● Input data:
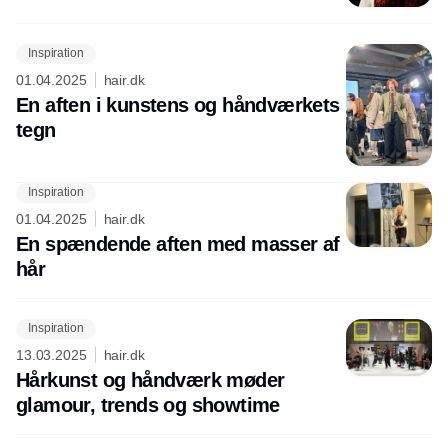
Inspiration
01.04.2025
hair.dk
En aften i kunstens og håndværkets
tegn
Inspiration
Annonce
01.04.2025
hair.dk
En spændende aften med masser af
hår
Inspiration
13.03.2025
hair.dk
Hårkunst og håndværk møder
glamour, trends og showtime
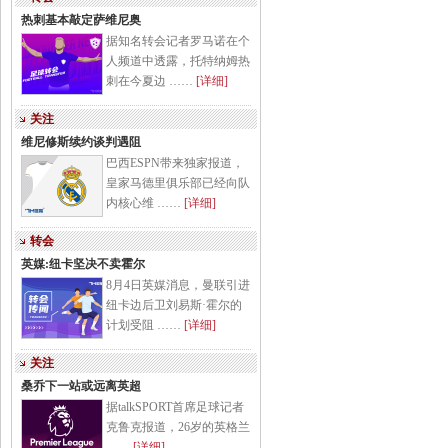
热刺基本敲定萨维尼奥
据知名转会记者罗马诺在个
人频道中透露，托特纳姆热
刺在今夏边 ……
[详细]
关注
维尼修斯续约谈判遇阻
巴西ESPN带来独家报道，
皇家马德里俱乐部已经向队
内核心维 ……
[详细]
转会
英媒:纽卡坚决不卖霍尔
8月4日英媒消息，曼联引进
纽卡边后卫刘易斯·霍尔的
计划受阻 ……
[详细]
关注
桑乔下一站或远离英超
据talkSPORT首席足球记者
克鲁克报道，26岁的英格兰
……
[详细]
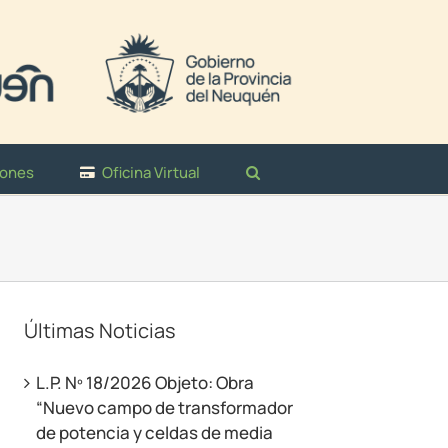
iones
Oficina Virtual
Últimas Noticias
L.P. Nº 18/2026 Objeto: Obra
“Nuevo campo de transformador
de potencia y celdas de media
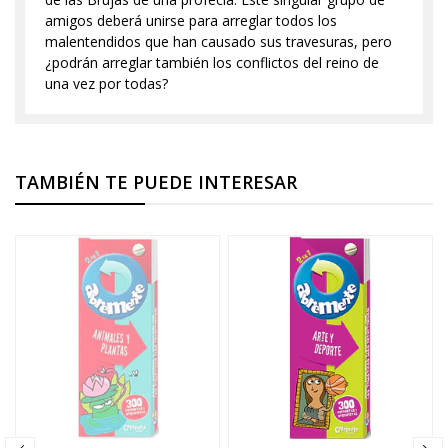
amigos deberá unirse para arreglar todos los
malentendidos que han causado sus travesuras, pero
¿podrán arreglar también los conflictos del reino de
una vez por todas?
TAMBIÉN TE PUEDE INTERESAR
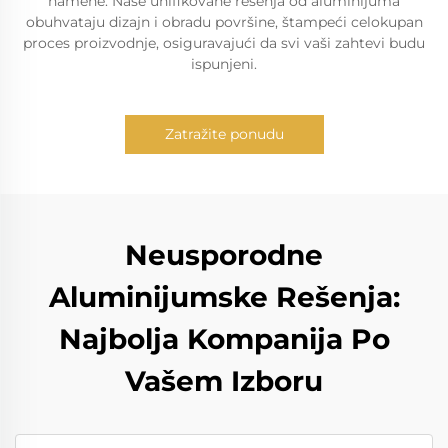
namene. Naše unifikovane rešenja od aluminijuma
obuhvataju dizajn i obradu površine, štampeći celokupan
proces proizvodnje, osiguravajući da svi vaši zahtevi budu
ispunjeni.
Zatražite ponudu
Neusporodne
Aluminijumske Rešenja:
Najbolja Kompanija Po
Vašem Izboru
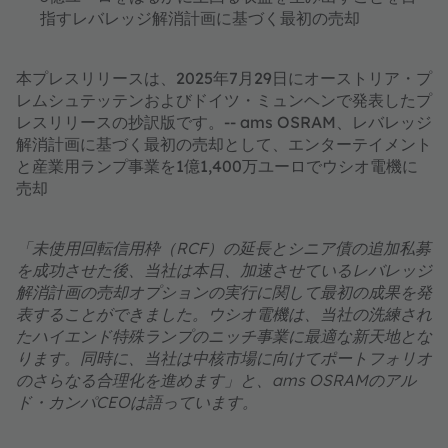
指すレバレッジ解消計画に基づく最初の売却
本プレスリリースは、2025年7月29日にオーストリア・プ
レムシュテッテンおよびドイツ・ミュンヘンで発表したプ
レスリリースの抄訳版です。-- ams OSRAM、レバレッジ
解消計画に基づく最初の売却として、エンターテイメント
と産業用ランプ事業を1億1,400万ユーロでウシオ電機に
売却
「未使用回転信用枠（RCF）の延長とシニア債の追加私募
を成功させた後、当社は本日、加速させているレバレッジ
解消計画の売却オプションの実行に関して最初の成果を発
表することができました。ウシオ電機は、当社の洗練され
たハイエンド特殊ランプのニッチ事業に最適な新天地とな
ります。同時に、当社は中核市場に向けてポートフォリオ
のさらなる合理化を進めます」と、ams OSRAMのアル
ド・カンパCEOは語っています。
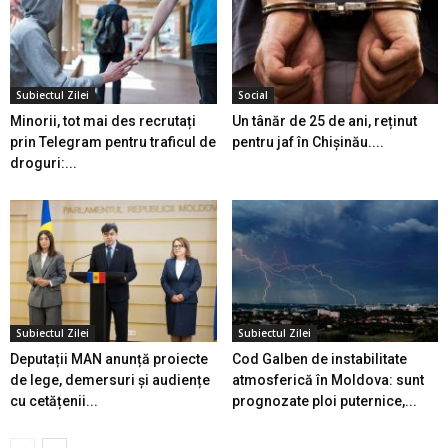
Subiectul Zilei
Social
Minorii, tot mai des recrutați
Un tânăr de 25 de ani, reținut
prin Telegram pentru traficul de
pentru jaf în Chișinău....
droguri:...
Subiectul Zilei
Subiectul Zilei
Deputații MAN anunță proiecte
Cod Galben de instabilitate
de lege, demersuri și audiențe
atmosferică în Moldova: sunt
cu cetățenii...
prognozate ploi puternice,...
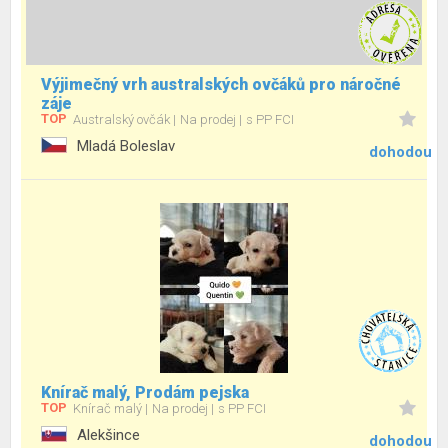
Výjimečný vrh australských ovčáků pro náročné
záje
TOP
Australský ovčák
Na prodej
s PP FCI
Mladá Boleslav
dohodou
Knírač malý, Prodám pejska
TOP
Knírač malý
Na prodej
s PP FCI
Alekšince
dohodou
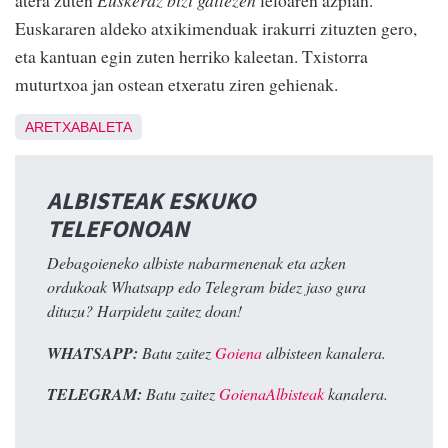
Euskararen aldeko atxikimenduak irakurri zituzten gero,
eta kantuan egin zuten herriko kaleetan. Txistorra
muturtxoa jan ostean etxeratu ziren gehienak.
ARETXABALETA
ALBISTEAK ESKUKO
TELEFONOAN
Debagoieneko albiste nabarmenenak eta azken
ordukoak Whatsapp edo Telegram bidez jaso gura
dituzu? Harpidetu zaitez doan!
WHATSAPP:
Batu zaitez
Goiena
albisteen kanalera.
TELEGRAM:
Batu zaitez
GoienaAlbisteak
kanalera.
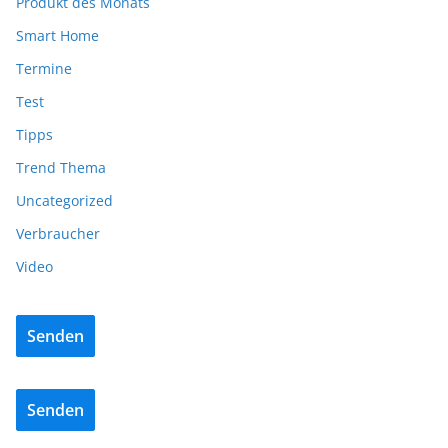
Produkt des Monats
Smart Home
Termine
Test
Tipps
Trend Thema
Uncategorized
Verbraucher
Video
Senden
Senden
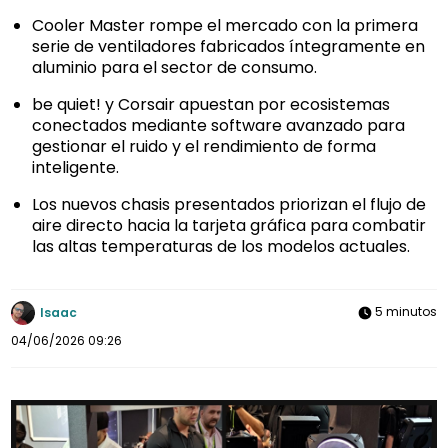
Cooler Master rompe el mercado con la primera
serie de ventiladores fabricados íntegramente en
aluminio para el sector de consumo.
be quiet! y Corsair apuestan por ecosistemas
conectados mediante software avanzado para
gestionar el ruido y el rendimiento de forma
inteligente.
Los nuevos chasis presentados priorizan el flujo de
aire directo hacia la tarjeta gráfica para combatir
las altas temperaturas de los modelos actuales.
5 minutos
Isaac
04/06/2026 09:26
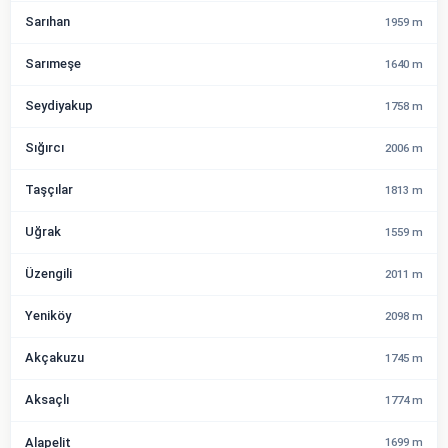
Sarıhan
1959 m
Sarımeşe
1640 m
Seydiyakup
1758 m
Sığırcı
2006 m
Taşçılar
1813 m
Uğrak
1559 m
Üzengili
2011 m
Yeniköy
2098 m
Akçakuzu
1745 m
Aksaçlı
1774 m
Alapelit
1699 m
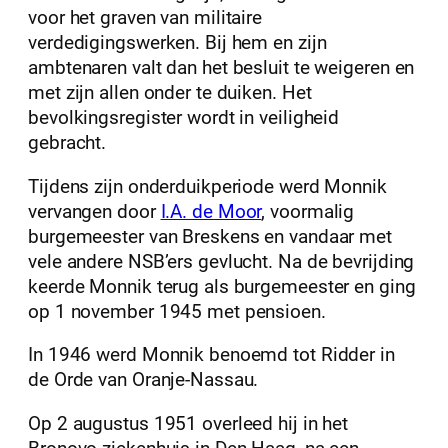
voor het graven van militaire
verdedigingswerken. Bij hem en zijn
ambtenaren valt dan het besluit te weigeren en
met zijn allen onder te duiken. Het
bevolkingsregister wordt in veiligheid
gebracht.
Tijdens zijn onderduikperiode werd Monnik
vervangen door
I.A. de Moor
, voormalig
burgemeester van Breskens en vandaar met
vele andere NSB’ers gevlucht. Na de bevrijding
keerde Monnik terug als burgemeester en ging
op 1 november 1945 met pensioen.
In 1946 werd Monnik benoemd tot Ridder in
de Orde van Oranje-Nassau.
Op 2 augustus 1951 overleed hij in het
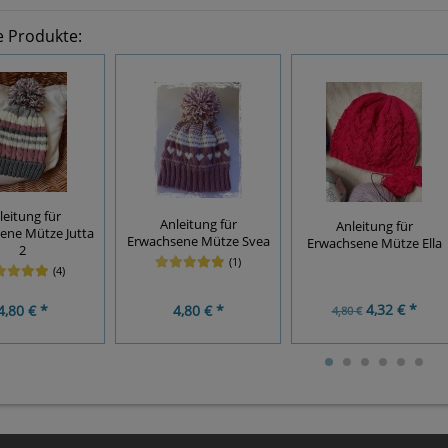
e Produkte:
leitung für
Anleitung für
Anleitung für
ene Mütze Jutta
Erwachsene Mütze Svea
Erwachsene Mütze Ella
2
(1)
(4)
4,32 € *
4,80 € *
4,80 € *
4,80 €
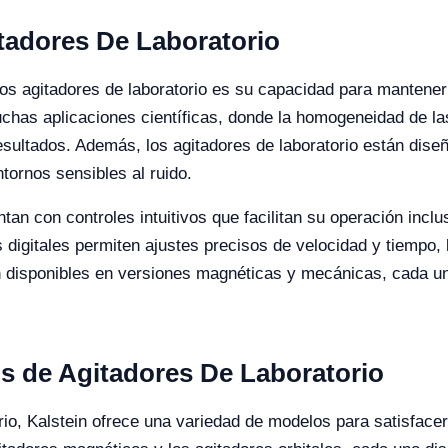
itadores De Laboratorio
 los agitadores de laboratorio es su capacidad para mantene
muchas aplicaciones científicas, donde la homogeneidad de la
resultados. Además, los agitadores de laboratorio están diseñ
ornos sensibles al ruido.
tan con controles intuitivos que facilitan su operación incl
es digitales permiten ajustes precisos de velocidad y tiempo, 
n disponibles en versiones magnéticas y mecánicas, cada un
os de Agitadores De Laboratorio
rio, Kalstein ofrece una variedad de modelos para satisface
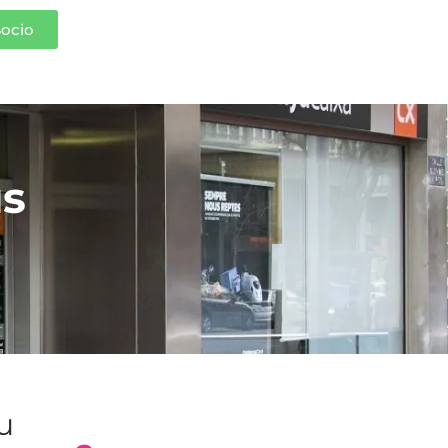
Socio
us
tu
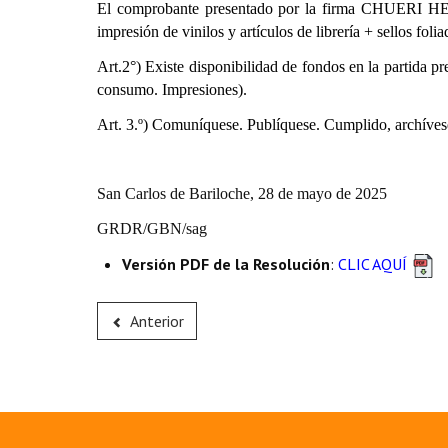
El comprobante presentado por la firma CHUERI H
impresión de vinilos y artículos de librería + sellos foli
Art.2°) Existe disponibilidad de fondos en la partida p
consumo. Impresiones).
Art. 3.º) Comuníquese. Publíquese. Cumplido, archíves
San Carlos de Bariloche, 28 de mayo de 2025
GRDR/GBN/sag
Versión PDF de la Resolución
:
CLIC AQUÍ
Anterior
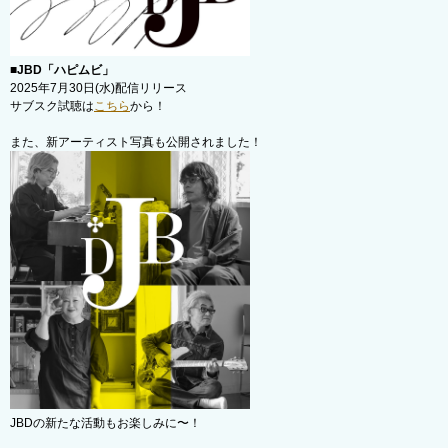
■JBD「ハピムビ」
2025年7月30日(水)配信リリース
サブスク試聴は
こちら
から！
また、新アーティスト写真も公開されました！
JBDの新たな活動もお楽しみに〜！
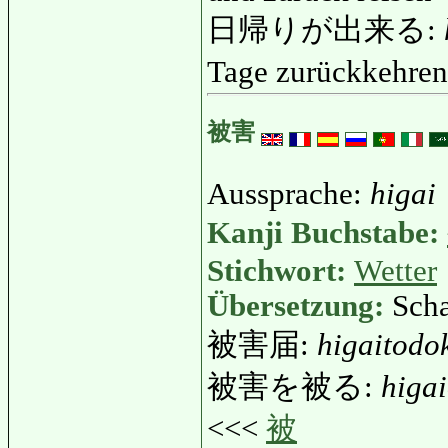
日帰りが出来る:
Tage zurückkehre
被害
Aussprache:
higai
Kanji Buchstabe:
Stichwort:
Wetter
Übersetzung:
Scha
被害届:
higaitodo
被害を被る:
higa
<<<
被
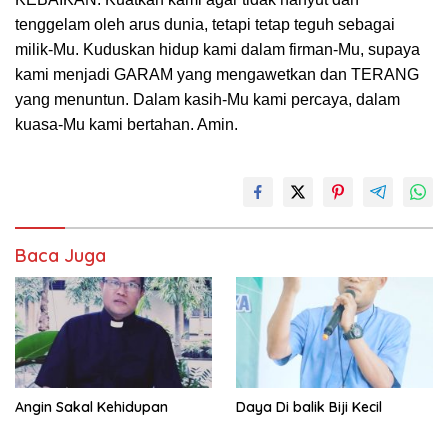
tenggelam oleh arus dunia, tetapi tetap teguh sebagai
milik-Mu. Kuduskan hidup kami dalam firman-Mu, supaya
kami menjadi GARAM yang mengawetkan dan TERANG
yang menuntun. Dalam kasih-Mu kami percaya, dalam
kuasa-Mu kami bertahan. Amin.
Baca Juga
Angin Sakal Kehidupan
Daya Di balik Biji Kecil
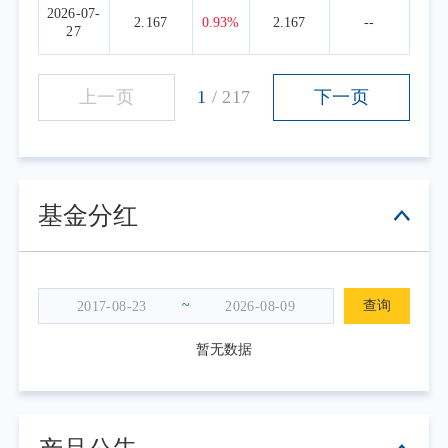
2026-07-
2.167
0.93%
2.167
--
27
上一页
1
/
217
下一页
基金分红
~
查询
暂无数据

● Exercise:
Using the entries above, copy out all lines that contain the string "Monnik".

● Answer to the problem:
Tijdens zijn onderduikperiode werd Monnik
keerde Monnik terug als burgemeester en ging
In 1946 werd Monnik benoemd tot Ridder in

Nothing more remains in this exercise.